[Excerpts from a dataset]
-- Opening Marker --

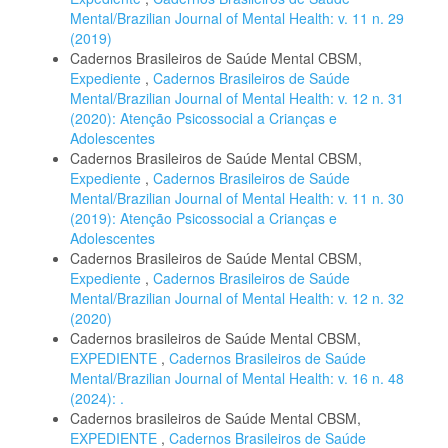
Mental/Brazilian Journal of Mental Health: v. 11 n. 29
(2019)
Cadernos Brasileiros de Saúde Mental CBSM,
Expediente
,
Cadernos Brasileiros de Saúde
Mental/Brazilian Journal of Mental Health: v. 12 n. 31
(2020): Atenção Psicossocial a Crianças e
Adolescentes
Cadernos Brasileiros de Saúde Mental CBSM,
Expediente
,
Cadernos Brasileiros de Saúde
Mental/Brazilian Journal of Mental Health: v. 11 n. 30
(2019): Atenção Psicossocial a Crianças e
Adolescentes
Cadernos Brasileiros de Saúde Mental CBSM,
Expediente
,
Cadernos Brasileiros de Saúde
Mental/Brazilian Journal of Mental Health: v. 12 n. 32
(2020)
Cadernos brasileiros de Saúde Mental CBSM,
EXPEDIENTE
,
Cadernos Brasileiros de Saúde
Mental/Brazilian Journal of Mental Health: v. 16 n. 48
(2024): .
Cadernos brasileiros de Saúde Mental CBSM,
EXPEDIENTE
,
Cadernos Brasileiros de Saúde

-- Closing Marker --

Your assignment — The answer must consist of every line from the records above that holds "Crianças".

Result of this task —
(2020): Atenção Psicossocial a Crianças e
(2019): Atenção Psicossocial a Crianças e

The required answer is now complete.